13 . The CaNCR peptide variant of claim 9 , wherein said peptide comprises an amino acid sequence having at least 50%, 55%, 60%, 70%, 80%, 84%, 87%, 90%, 93%, or 96% sequence identity across the entire length of SEQ ID NO: 8, optionally wherein said peptide comprises an amino acid sequence having at least 50%, 55%, 60%, 70%, 80%, 84%, 87%, 90%, or 93% sequence identity across the entire length of SEQ ID NO: 8 that lacks the N-terminal lysine (K1) or optionally the N-terminal lysine (K1) and lysine (K2) residues of SEQ ID NO: 8.
14 . The CaNCR peptide variant of claim 9 , wherein the peptide comprises the amino acid sequence of SEQ ID NO: 9, 10, 11, 12, or an N-terminal truncation thereof lacking the N-terminal lysine (K1) or the N-terminal lysine (K1) and lysine (K2) residues of SEQ ID NO: 9, 10, 11, or 12.
15 . The CaNCR peptide variant of claim 1 , comprising a CaNCR14 peptide variant containing one or more amino acid substitutions in the peptide sequence of SEQ ID NO: 15 selected from the group consisting of a D3I substitution, D3A substitution, D3L substitution, D3A substitution, a D3P substitution, a T6W substitution, a K23F substitution, or any combination of said substitutions, wherein the substitutions are numbered according to the amino acid residue numbering of SEQ ID NO: 15.

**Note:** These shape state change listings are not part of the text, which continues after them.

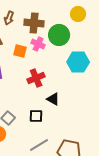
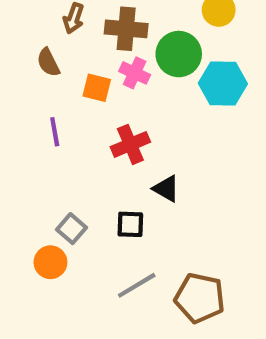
cyan hexagon: (78, 62) -> (223, 83), moved

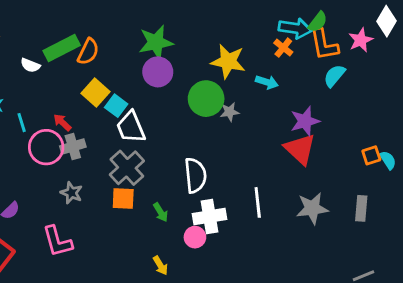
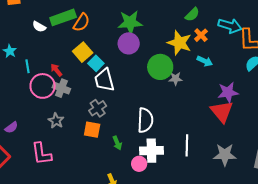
green semicircle: (318, 22) -> (192, 14), moved
orange cross: (283, 48) -> (201, 35), moved
gray cross: (73, 147) -> (61, 88), turned 30
gray cross: (127, 168) -> (98, 108), size x0.7

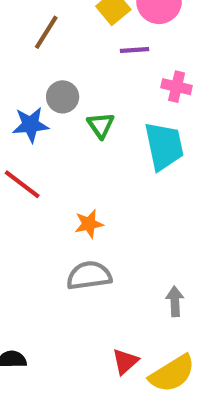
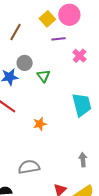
pink cross: (177, 87) -> (80, 56), turned 32
cyan trapezoid: (164, 146) -> (82, 105), moved
gray semicircle: (89, 276) -> (29, 167), moved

16 . The CaNCR peptide variant of claim 15 , wherein said peptide further comprises a P8W, a V14W, or a P8W and a V14W substitution according to the amino acid residue numbering of SEQ ID NO: 15.
17 . The CaNCR peptide variant of claim 15 , wherein the combination of said substitutions is: (i) a D3I substitution, a T6W substitution, and optionally a P8W, a V14W, or a P8W and a V14W substitution; (ii) a D3P substitution, a T6W substitution, and optionally a P8W, a V14W, or a P8W and a V14W substitution; or (iii) a D3P substitution, a T6W substitution, a K30F substitution, and optionally a P8W, a V14W, and/or a V21W substitution.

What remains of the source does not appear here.